2. Enter the OCI public key fingerprint value into the Password and Confirm Password fields.
Click the Restrictions tab and complete as follows:
1. If you are developing a SuiteApp, check the Available to SuiteApp box.
  - In the SuiteApp ID field, enter the SuiteApp that is allowed to reference the secret. You can specify only one SuiteApp.
  - In the Allow On Test Accounts field, enter account numbers that are allowed to reference the secret even if it is not included in a SuiteApp installed from the SuiteApp Marketplace. Separate multiple accounts with a comma.
2. In the Restrict to Scripts field, enter the script IDs that are allowed to reference the secret (that is, your scripts that use the N/llm module). Separate multiple script IDs with a comma.
3. Check the Allow for All Domains box.
Click Save. The newly created secret is displayed on the API Secrets page.
Go to the next procedure and create the API secret for the OCI private key.

To create an API secret for the OCI private key

Click Create New. The Create New Secret dialog is displayed.
On the Details tab:
1. For the ID, ensure that it starts with an underscore, because the system adds a prefix custsecret when you save. For example, if you enter _oci_config_privatekey, then the ID will be custsecret_oci_config_privatekey after you save.
2. Click Choose a file and upload the private key file.
Click the Restrictions tab and complete as follows:
1. If you are developing a SuiteApp, check the Available to SuiteApp box.
  - In the SuiteApp ID field, enter the SuiteApp that is allowed to reference the secret. You can specify only one SuiteApp.
  - In the Allow On Test Accounts field, enter account numbers that are allowed to reference the secret even if it is not included in a SuiteApp installed from the SuiteApp Marketplace. Separate multiple accounts with a comma.
2. In the Restrict to Scripts field, enter the script IDs that are allowed to reference the secret (that is, your scripts that use the N/llm module). Separate multiple script IDs with a comma.
3. Check the Allow for All Domains box.
Click Save. The newly created secret is displayed on the API Secrets page.
From the API Secrets page, copy the ID for each secret you created. Use these IDs in one of the following locations:
- The ociConfig.fingerprint and ociConfig.privateKey parameter values in your N/llm module code.
- The API Secret for Fingerprint and API Secret for Private Key fields on the Settings subtab of the AI Preferences page. If you choose this option, make sure that the Use OCI Credentials for SuiteScript box is checked on the SuiteScript subtab of the AI Preferences page.

Step 4: Test OCI Configuration Parameters in Your Code

Add the getRemainingFreeUsage method to two places in a script that uses the generateText or evaluatePrompt methods: one time before generateText or evaluatePrompt and one time after.

If you did not specify your OCI configuration parameters on the Settings subtab of the AI Preferences page, update your code to use the ociConfig parameters object.

If the configuration was correct, your script should run without errors, and you should see no change in the number returned by getRemainingFreeUsage.

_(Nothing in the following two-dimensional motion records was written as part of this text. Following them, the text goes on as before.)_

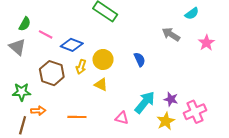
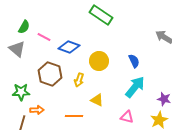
yellow arrow: (81, 67) -> (79, 80), moved
yellow triangle: (101, 85) -> (97, 100), moved
cyan arrow: (145, 102) -> (135, 87), moved
pink triangle: (122, 118) -> (127, 117), moved

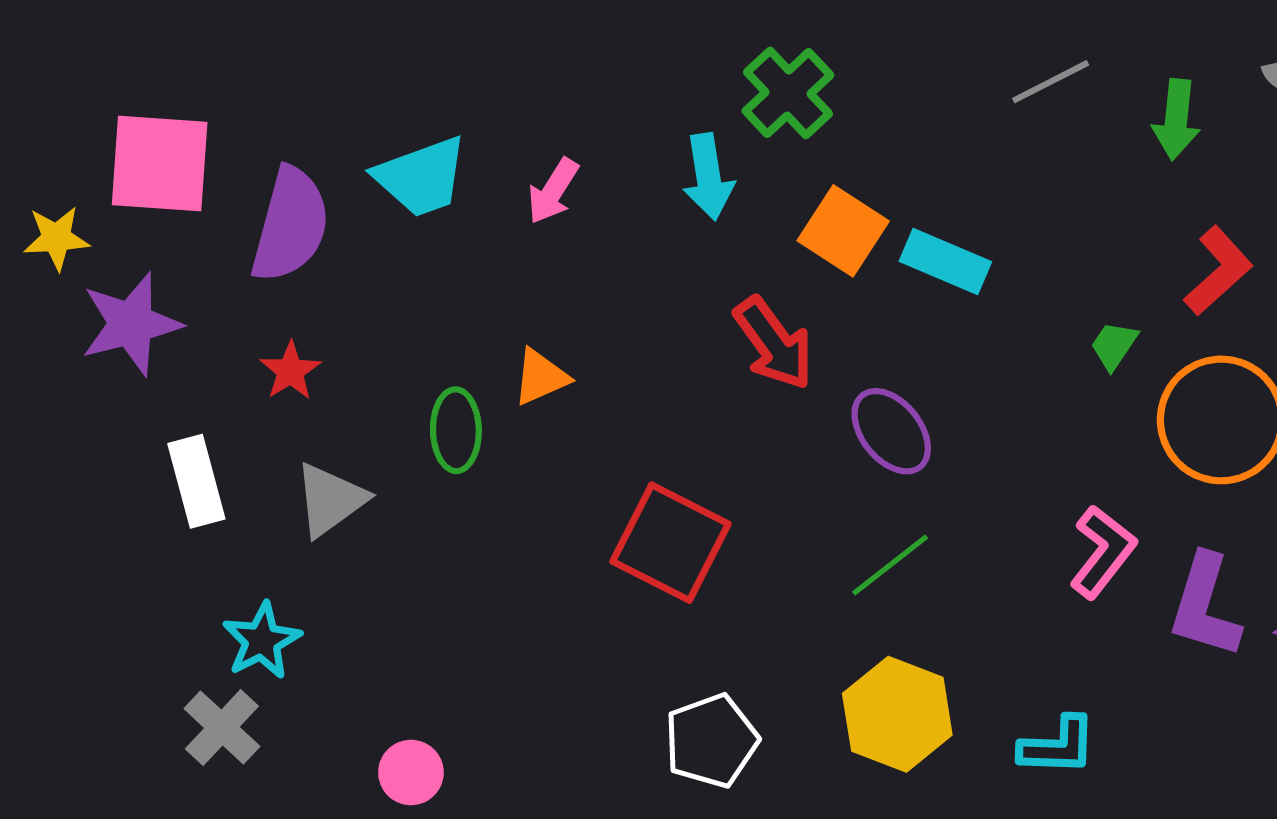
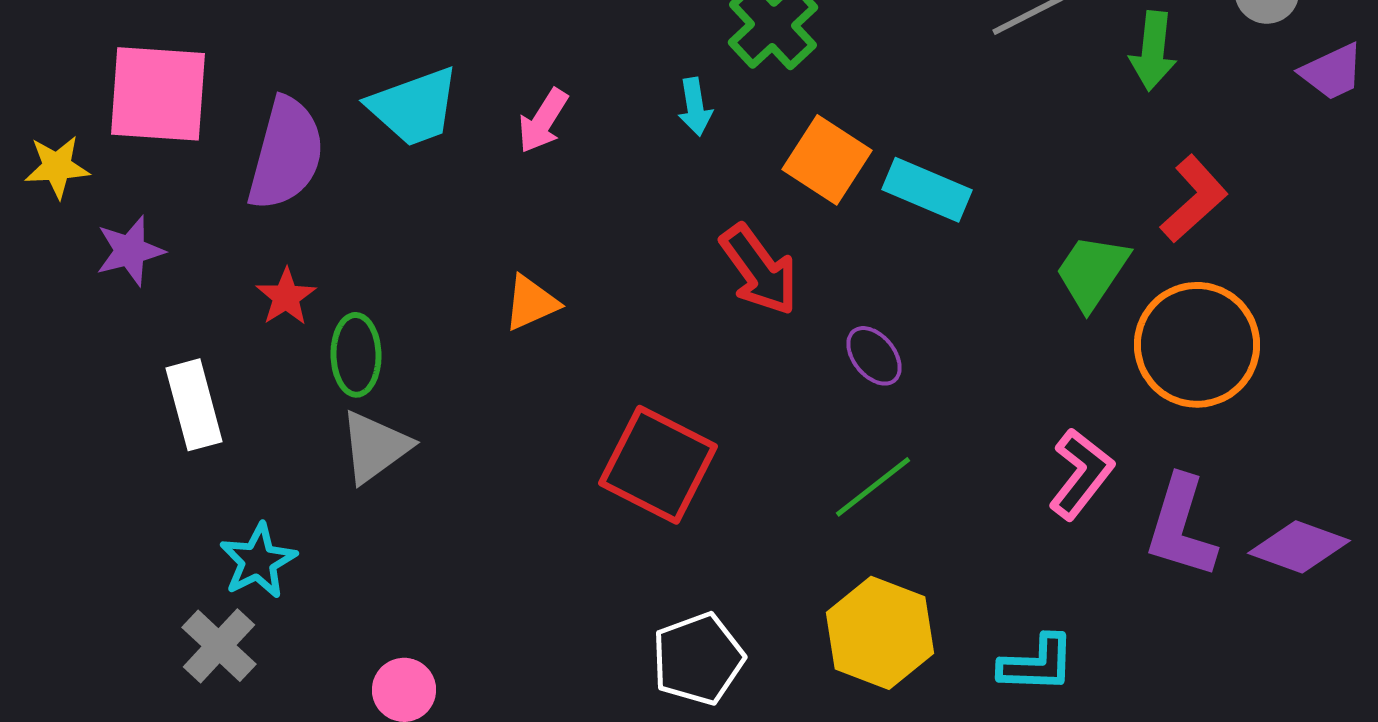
cyan arrow: (708, 177) -> (695, 107), size x0.7
purple star: (131, 324) -> (130, 251), size x0.7
green trapezoid: (1114, 345) -> (1092, 272), size x1.6
green ellipse: (456, 430) -> (356, 355), moved
purple ellipse: (891, 431) -> (874, 356), size x0.7
gray triangle: (330, 500) -> (375, 447), moved

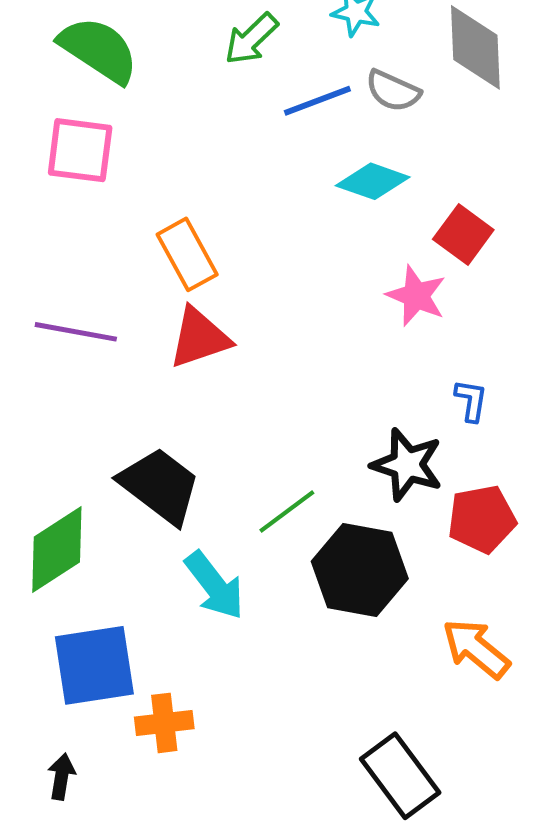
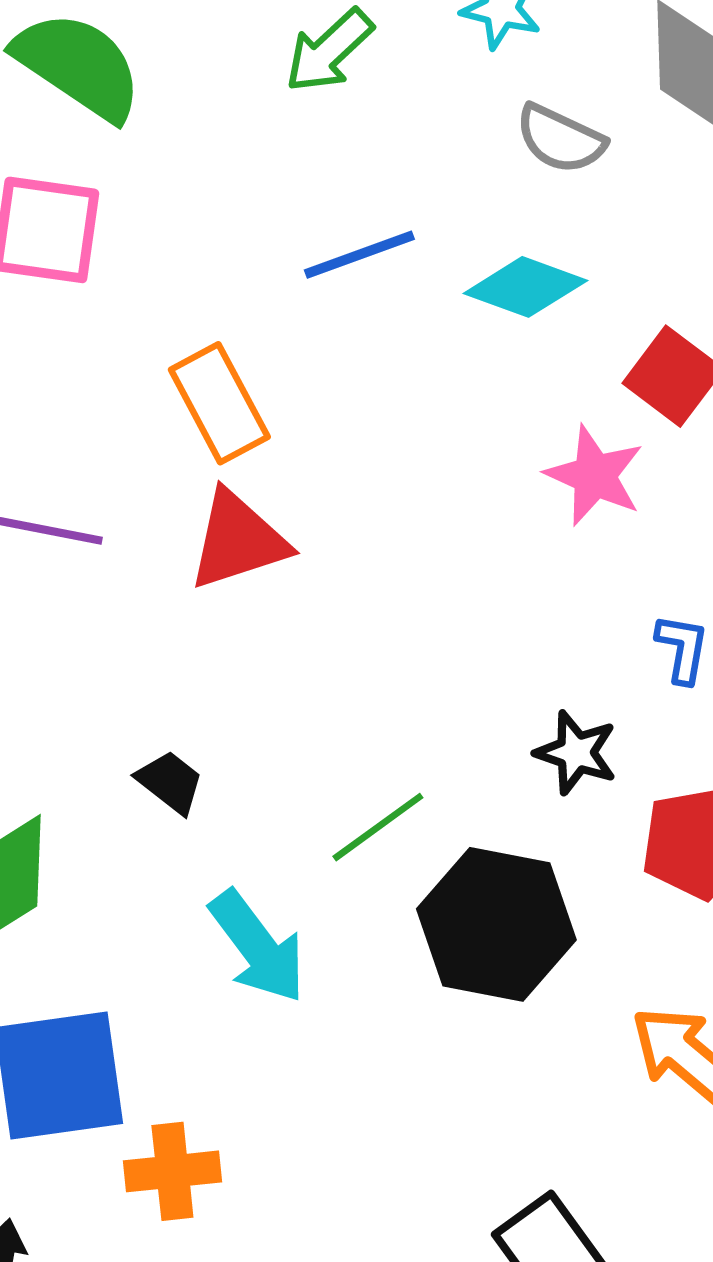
blue line: (317, 101) -> (359, 255), moved
black star: (407, 465) -> (576, 753), size x0.7
black trapezoid: (160, 486) -> (170, 782), size x0.5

If the configuration was not correct, a SuiteScript error will occur. Verify the following items:

Do the OCI configuration parameters contain the correct values for your Oracle Cloud account?
Were the NetSuite API Secret IDs entered correctly in your code or in the fields on the Settings subtab of the AI Preferences page? Do they match the secret IDs and not the secret names as shown on the API Secrets page?
On the API Secrets page in NetSuite, were the OCI fingerprint and OCI private key secrets created correctly?
If you are not using the ociConfig parameters object, is the Use OCI Credentials for SuiteScript box checked on the SuiteScript subtab of the AI Preferences page?

Fix any items that are incorrect and run the script again. You may need to repeat this step to resolve all configuration errors.